◆ **REQUIRED WORK**
For this exercise, output the line containing "26.11.2013 12:00, Мск" and all lines after it to the end of the records, exactly, with no other content.

(Saved data entries)

= = = = = = =

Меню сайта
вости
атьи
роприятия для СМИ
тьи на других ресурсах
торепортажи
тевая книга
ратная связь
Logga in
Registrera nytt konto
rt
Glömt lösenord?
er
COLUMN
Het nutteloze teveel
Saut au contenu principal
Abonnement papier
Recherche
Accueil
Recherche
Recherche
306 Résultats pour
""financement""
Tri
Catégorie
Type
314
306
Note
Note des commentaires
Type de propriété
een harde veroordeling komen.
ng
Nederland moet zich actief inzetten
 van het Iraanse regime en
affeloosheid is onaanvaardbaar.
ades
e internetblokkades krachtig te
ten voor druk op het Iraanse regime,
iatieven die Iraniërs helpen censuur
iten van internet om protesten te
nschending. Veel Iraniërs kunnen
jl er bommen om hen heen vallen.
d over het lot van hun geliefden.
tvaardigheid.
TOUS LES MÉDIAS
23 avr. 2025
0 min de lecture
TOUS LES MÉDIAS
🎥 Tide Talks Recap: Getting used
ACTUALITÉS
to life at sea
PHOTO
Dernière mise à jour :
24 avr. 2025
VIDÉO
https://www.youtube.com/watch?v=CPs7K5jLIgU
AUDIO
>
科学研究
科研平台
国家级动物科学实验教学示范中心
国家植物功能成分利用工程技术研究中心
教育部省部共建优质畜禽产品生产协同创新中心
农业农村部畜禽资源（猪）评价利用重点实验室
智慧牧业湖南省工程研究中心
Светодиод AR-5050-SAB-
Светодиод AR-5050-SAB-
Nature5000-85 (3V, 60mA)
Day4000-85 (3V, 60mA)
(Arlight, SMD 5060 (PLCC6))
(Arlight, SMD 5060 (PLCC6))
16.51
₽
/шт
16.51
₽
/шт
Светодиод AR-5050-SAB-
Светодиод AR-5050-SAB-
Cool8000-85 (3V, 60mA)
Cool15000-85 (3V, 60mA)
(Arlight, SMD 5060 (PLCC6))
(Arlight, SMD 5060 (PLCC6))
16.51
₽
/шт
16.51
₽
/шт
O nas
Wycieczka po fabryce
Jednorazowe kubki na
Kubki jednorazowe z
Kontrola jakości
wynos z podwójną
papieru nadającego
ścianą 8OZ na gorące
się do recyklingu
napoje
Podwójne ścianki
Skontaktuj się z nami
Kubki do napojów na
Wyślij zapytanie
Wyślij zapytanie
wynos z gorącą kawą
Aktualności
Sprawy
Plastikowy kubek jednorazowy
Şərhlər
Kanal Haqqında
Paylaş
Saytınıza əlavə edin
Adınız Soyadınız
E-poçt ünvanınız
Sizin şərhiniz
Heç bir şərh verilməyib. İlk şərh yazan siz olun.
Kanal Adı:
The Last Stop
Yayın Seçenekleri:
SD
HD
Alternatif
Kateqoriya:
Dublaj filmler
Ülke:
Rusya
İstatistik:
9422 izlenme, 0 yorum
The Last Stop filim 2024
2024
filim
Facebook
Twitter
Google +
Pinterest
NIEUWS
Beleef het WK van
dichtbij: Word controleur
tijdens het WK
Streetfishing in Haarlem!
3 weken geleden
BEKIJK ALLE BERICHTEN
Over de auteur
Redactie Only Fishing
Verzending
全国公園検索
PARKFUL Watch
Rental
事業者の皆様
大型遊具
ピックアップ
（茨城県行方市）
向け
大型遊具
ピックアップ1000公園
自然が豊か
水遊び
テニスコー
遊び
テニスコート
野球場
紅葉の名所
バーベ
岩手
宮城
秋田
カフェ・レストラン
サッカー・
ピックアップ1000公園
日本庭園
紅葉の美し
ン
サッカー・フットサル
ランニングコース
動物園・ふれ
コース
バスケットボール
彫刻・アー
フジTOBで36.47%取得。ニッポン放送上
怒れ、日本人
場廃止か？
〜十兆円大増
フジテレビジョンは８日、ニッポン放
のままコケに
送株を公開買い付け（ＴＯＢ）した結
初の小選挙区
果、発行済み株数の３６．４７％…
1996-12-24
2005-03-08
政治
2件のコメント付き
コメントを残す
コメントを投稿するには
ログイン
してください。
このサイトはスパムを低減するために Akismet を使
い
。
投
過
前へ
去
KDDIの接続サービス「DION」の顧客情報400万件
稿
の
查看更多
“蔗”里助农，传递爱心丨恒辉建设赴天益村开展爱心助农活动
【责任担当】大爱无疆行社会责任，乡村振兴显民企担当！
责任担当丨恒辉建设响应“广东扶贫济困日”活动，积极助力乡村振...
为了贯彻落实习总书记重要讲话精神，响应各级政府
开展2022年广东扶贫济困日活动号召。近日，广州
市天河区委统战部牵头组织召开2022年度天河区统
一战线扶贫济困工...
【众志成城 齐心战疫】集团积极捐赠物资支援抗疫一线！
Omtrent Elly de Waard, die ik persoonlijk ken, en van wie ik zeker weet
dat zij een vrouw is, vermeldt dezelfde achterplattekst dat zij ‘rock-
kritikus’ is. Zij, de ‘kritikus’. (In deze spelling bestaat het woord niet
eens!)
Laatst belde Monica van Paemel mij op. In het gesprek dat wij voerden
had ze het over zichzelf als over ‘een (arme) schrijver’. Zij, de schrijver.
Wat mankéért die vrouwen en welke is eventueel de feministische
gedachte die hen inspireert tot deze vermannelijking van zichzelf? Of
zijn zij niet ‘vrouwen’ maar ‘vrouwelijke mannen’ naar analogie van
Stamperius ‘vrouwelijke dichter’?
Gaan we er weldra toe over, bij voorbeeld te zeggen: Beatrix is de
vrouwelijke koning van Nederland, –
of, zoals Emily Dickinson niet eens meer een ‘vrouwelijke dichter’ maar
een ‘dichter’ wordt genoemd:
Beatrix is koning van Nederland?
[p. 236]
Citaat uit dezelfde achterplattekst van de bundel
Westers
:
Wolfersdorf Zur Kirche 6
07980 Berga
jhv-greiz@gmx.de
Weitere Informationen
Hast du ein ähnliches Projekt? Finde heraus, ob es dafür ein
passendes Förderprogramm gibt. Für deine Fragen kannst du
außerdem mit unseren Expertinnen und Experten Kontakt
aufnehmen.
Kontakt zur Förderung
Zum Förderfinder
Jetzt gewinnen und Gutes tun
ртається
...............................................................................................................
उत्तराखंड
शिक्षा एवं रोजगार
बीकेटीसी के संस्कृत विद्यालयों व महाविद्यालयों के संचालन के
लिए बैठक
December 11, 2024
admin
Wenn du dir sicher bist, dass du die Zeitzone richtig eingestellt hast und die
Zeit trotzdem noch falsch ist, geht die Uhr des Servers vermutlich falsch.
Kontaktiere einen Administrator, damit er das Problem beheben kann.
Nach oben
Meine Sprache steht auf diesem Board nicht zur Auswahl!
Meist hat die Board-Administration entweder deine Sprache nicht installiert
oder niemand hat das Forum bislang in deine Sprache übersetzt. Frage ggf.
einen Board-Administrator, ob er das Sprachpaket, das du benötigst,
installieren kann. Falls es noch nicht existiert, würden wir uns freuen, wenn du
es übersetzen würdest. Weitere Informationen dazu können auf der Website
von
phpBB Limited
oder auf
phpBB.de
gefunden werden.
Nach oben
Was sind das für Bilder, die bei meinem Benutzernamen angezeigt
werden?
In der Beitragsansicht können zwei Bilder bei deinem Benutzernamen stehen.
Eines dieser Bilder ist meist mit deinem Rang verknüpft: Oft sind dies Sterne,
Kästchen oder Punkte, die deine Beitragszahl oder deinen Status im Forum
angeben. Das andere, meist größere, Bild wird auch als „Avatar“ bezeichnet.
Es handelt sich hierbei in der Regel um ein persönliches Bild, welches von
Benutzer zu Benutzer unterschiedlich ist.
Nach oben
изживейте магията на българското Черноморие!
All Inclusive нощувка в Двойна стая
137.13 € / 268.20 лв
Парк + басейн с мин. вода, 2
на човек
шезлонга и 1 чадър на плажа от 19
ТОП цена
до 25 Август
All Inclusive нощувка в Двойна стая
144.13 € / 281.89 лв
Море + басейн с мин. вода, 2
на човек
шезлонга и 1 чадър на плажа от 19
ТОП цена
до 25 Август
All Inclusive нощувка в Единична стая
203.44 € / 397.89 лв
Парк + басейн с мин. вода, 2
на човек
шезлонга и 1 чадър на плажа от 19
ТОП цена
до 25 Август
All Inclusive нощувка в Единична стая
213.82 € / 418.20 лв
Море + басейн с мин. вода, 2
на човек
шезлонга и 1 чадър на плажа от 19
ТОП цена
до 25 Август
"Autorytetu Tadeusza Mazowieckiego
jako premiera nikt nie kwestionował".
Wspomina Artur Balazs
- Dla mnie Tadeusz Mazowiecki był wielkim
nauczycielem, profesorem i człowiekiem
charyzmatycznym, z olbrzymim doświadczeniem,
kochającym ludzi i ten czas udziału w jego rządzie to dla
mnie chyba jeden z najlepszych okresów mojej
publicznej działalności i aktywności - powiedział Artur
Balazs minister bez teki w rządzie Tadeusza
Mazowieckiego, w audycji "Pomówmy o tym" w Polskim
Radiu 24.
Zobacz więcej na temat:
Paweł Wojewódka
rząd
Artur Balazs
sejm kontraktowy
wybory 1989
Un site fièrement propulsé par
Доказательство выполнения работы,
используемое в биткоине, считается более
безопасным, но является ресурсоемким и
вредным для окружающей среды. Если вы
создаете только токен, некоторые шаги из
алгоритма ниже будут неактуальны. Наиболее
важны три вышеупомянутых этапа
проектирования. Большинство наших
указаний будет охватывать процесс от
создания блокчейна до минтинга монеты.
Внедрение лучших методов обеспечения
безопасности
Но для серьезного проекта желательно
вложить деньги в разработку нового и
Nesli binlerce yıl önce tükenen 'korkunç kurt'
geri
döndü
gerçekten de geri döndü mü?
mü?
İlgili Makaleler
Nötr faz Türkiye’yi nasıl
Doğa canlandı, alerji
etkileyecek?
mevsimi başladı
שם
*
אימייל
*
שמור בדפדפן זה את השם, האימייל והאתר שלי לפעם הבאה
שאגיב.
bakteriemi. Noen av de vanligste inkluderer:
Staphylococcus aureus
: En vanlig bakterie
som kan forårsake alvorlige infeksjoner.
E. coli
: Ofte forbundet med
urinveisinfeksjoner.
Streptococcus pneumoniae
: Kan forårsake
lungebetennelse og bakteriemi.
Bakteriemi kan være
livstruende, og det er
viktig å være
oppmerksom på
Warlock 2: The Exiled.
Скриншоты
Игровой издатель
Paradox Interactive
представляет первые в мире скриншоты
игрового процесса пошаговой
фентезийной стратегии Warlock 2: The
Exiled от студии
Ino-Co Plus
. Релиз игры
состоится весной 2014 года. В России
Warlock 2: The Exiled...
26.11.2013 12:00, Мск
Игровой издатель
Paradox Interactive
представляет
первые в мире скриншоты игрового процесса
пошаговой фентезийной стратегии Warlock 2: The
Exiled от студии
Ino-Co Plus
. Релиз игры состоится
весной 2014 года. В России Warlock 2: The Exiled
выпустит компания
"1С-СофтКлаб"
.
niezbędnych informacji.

= = = = = = =

◆ **TASK RESULT**
26.11.2013 12:00, Мск
Игровой издатель
Paradox Interactive
представляет
первые в мире скриншоты игрового процесса
пошаговой фентезийной стратегии Warlock 2: The
Exiled от студии
Ino-Co Plus
. Релиз игры состоится
весной 2014 года. В России Warlock 2: The Exiled
выпустит компания
"1С-СофтКлаб"
.
niezbędnych informacji.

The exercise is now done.